Deuxième station de Merz, le Qatar, l'un des grands fournisseurs mondiaux de GNL, où l'ancien ministre de l'Économie, l'écologiste Robert Habeck s'était déjà rendu en 2022 pour négocier des contrats de fourniture de cette source d'énergie. L'un des problèmes alors était la courte durée (15 ans) des contrats exigée par Berlin, tandis que le Qatar souhaitait trente ans.

Cette fois, Berlin pourrait se montrer plus conciliant quant à la durée de ces contrats de livraison éventuels. Toutefois, la loi allemande sur la protection du climat, qui impose l'abandon des énergies fossiles d'ici 2045, constitue une limite claire pour Friedrich Merz.

Le Qatar est en outre un actionnaire clé de certaines des plus grandes entreprises allemandes, dont le constructeur automobile Volkswagen, le groupe énergétique RWE et la Deutsche Bank.
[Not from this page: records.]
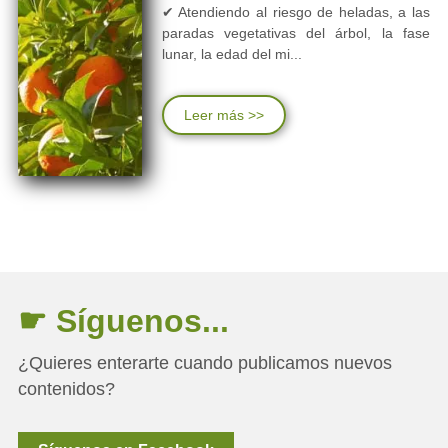
✔ Atendiendo al riesgo de heladas, a las
paradas vegetativas del árbol, la fase
lunar, la edad del mi...
Leer más >>
☛ Síguenos...
¿Quieres enterarte cuando publicamos nuevos
contenidos?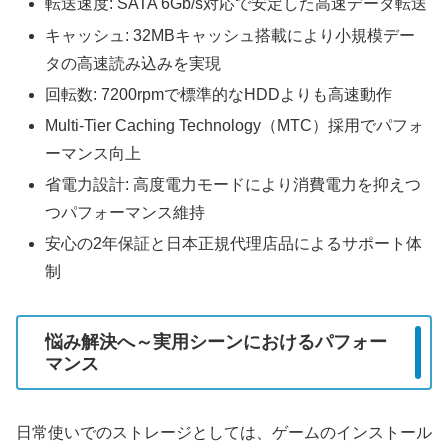
転送速度: SATA 6Gb/s対応で安定した高速データ転送
キャッシュ: 32MBキャッシュ搭載により小規模デー
タの高速読み込みを実現
回転数: 7200rpmで標準的なHDDよりも高速動作
Multi-Tier Caching Technology（MTC）採用でパフォ
ーマンス向上
省電力設計: 高度電力モードにより消費電力を抑えつ
つパフォーマンス維持
安心の2年保証と日本正規代理店品によるサポート体
制
悩み解決へ～実用シーンにおけるパフォー
マンス
日常使いでのストレージとしては、ゲームのインストール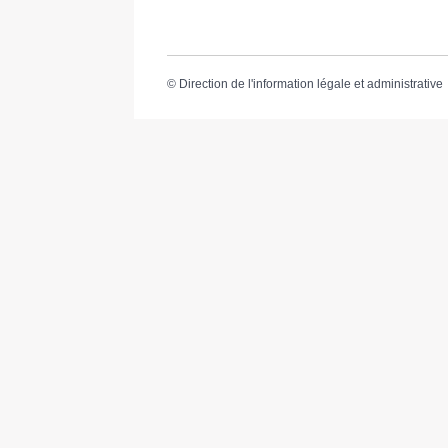
©
Direction de l'information légale et administrative
Mairie de Cabanac & Villagrains
S’inscr
5 route des Graves
33650 Cabanac-et-Villagrains
Tel : 05 56 68 72 13
Fax : 05 56 68 71 83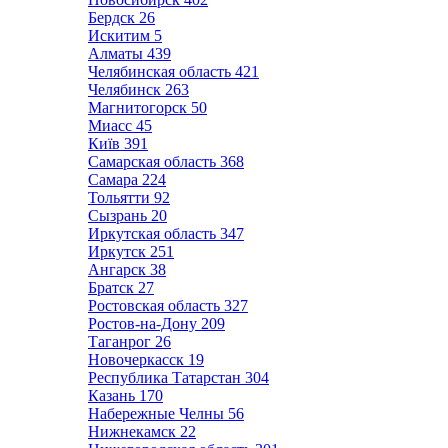
Бердск
26
Искитим
5
Алматы
439
Челябинская область
421
Челябинск
263
Магнитогорск
50
Миасс
45
Київ
391
Самарская область
368
Самара
224
Тольятти
92
Сызрань
20
Иркутская область
347
Иркутск
251
Ангарск
38
Братск
27
Ростовская область
327
Ростов-на-Дону
209
Таганрог
26
Новочеркасск
19
Республика Татарстан
304
Казань
170
Набережные Челны
56
Нижнекамск
22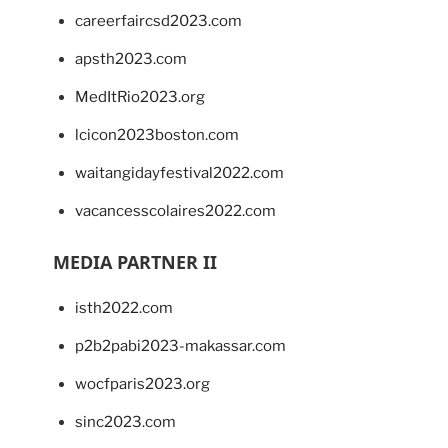
careerfaircsd2023.com
apsth2023.com
MedItRio2023.org
lcicon2023boston.com
waitangidayfestival2022.com
vacancesscolaires2022.com
MEDIA PARTNER II
isth2022.com
p2b2pabi2023-makassar.com
wocfparis2023.org
sinc2023.com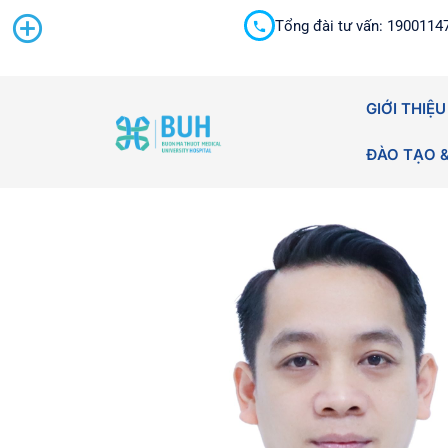
Tổng đài tư vấn: 1900114
Cấp cứu 24/7
GIỚI THIỆU
ĐÀO TẠO 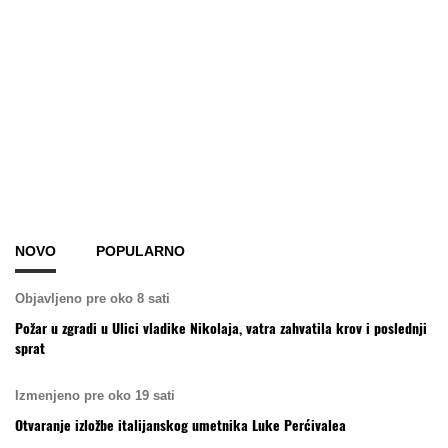
NOVO
POPULARNO
Objavljeno pre oko 8 sati
Požar u zgradi u Ulici vladike Nikolaja, vatra zahvatila krov i poslednji
sprat
Izmenjeno pre oko 19 sati
Otvaranje izložbe italijanskog umetnika Luke Perćivalea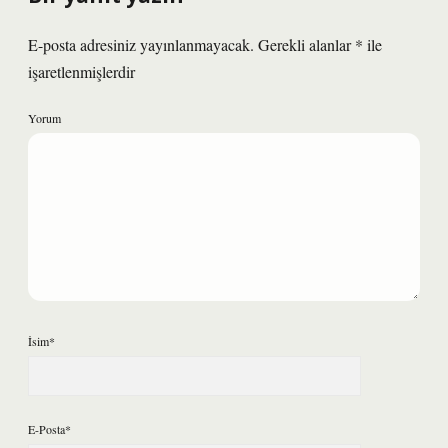
E-posta adresiniz yayınlanmayacak.
Gerekli alanlar
*
ile
işaretlenmişlerdir
Yorum
İsim*
E-Posta*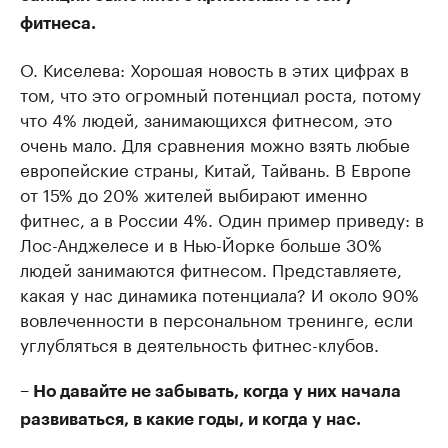
фитнеса.
О. Киселева: Хорошая новость в этих цифрах в
том, что это огромный потенциал роста, потому
что 4% людей, занимающихся фитнесом, это
очень мало. Для сравнения можно взять любые
европейские страны, Китай, Тайвань. В Европе
от 15% до 20% жителей выбирают именно
фитнес, а в России 4%. Один пример приведу: в
Лос-Анджелесе и в Нью-Йорке больше 30%
людей занимаются фитнесом. Представляете,
какая у нас динамика потенциала? И около 90%
вовлеченности в персональном тренинге, если
углубляться в деятельность фитнес-клубов.
– Но давайте не забывать, когда у них начала
развиваться, в какие годы, и когда у нас.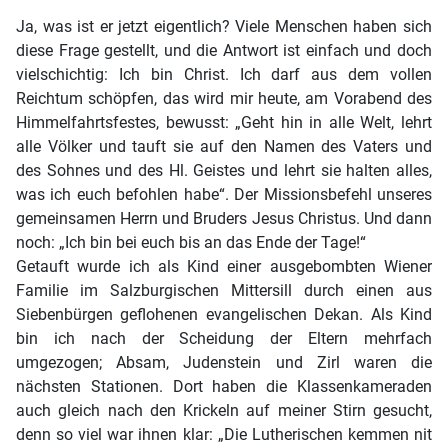
Ja, was ist er jetzt eigentlich? Viele Menschen haben sich
diese Frage gestellt, und die Antwort ist einfach und doch
vielschichtig: Ich bin Christ. Ich darf aus dem vollen
Reichtum schöpfen, das wird mir heute, am Vorabend des
Himmelfahrtsfestes, bewusst: „Geht hin in alle Welt, lehrt
alle Völker und tauft sie auf den Namen des Vaters und
des Sohnes und des Hl. Geistes und lehrt sie halten alles,
was ich euch befohlen habe“. Der Missionsbefehl unseres
gemeinsamen Herrn und Bruders Jesus Christus. Und dann
noch: „Ich bin bei euch bis an das Ende der Tage!“
Getauft wurde ich als Kind einer ausgebombten Wiener
Familie im Salzburgischen Mittersill durch einen aus
Siebenbürgen geflohenen evangelischen Dekan. Als Kind
bin ich nach der Scheidung der Eltern mehrfach
umgezogen; Absam, Judenstein und Zirl waren die
nächsten Stationen. Dort haben die Klassenkameraden
auch gleich nach den Krickeln auf meiner Stirn gesucht,
denn so viel war ihnen klar: „Die Lutherischen kemmen nit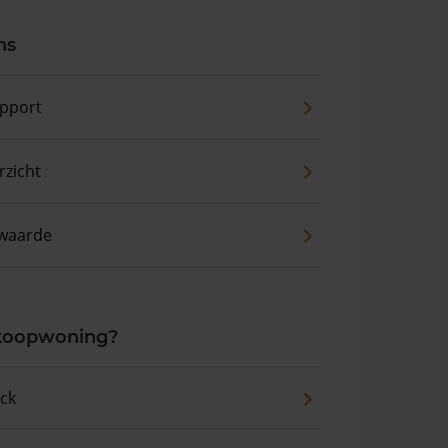
ns
pport
zicht
waarde
 koopwoning?
eck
Friedrich Merz devrait terminer sa tournée par les Emirats arabes unis, l'un des premiers exportateurs de pétrole brut au monde et théâtre mercredi des pourparlers Ukraine-Russie-USA. Il devrait y rester de jeudi tout début de soirée à vendredi après-midi.

« Politique réaliste et pragmatisme »

Illustration récente de la politique d'investissement des Emirats en Allemagne: l'acquisition fin 2024 par la compagnie nationale pétrolière Adnoc d'un des fleurons la chimie allemande, Covestro.

La ministre allemande de l'Économie, Katherina Reiche, qui s'est elle-même déplacée en novembre dernier au Qatar et aux Émirats, avait applaudi à ce rachat, le qualifiant de "signal de la grande confiance envers le site de production allemand".

Au-delà des partenariats économiques, les sujets de friction entre les pays du Golfe et l'Allemagne ne manquent pas. Les Émirats arabes unis sont par exemple considérés comme proches de la Russie, et le rôle de ce pays dans des conflits tels que ceux qui sont en cours en Libye ou au Soudan est jugé très problématique.

L'assassinat du journaliste dissident Jama Khashoggi en 2018 au consulat d'Arabie saoudite à Istanbul avait aussi mis en lumière la situation déplorable des droits de l'Homme dans le Royaume.

Mais, comme l'a souligné le député conservateur, Andreas Lenz, sur la chaîne Phoenix, avant le départ de Friedrich Merz, l'Allemagne a besoin "en ce moment d'une politique réaliste, (...) de pragmatisme".

Et d'ajouter: "Cela ne doit pas nous empêcher de signaler certaines choses, mais je suis convaincu que pointer du doigt de manière moralisatrice est contre-productif dans ce domaine".